AVAILABLE RECORDS:
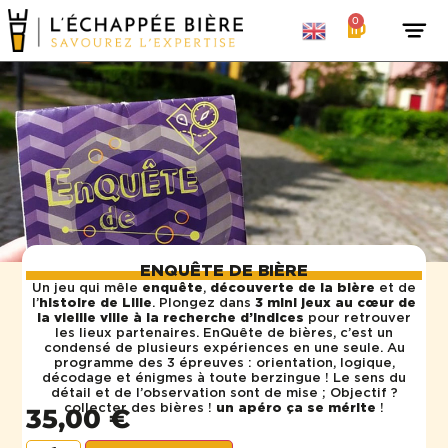
0
ENQUÊTE DE BIÈRE
Un jeu qui mêle
enquête
,
découverte de la bière
et de
l’
histoire de Lille
. Plongez dans
3 mini jeux au cœur de
la vieille ville à la recherche d’indices
pour retrouver
les lieux partenaires. EnQuête de bières, c’est un
condensé de plusieurs expériences en une seule. Au
programme des 3 épreuves : orientation, logique,
décodage et énigmes à toute berzingue ! Le sens du
détail et de l’observation sont de mise ; Objectif ?
collecter des bières !
un apéro ça se mérite
!
35,00
€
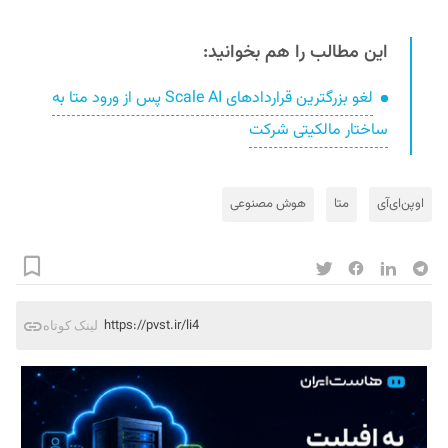
این مطالب را هم بخوانید:
لغو بزرگترین قرارداد‌های Scale AI پس از ورود متا به
ساختار مالکیتی شرکت
اوپن‌ای‌آی
متا
هوش مصنوعی
https://pvst.ir/li4
لینک کوتاه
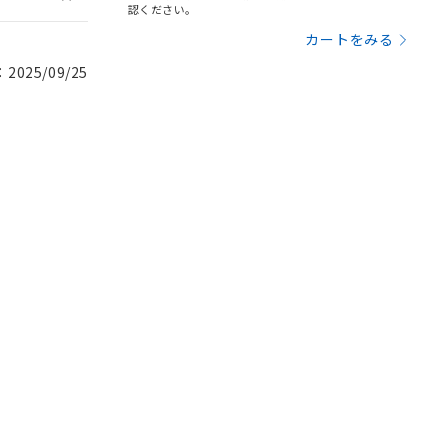
認ください。
カートをみる
025/09/25
。
商品です。
定はありません。
商品です。
を得ず変更すること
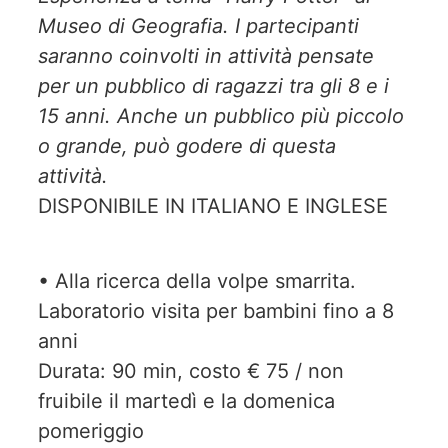
Museo di Geografia. I partecipanti
saranno coinvolti in attività pensate
per un pubblico di ragazzi tra gli 8 e i
15 anni. Anche un pubblico più piccolo
o grande, può godere di questa
attività.
DISPONIBILE IN ITALIANO E INGLESE
• Alla ricerca della volpe smarrita.
Laboratorio visita per bambini fino a 8
anni
Durata: 90 min, costo € 75 / non
fruibile il martedì e la domenica
pomeriggio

ASSIGNMENT: Repeat each line of the listing word for word, from the first through the line that contains "o grande, può godere di questa". Any picture stays out.

TASK SOLUTION:
0
ENQUÊTE DE BIÈRE
Un jeu qui mêle
enquête
,
découverte de la bière
et de
l’
histoire de Lille
. Plongez dans
3 mini jeux au cœur de
la vieille ville à la recherche d’indices
pour retrouver
les lieux partenaires. EnQuête de bières, c’est un
condensé de plusieurs expériences en une seule. Au
programme des 3 épreuves : orientation, logique,
décodage et énigmes à toute berzingue ! Le sens du
détail et de l’observation sont de mise ; Objectif ?
collecter des bières !
un apéro ça se mérite
!
35,00
€
این مطالب را هم بخوانید:
لغو بزرگترین قرارداد‌های Scale AI پس از ورود متا به
ساختار مالکیتی شرکت
اوپن‌ای‌آی
متا
هوش مصنوعی
https://pvst.ir/li4
لینک کوتاه
認ください。
カートをみる
025/09/25
。
商品です。
定はありません。
商品です。
を得ず変更すること
Museo di Geografia. I partecipanti
saranno coinvolti in attività pensate
per un pubblico di ragazzi tra gli 8 e i
15 anni. Anche un pubblico più piccolo
o grande, può godere di questa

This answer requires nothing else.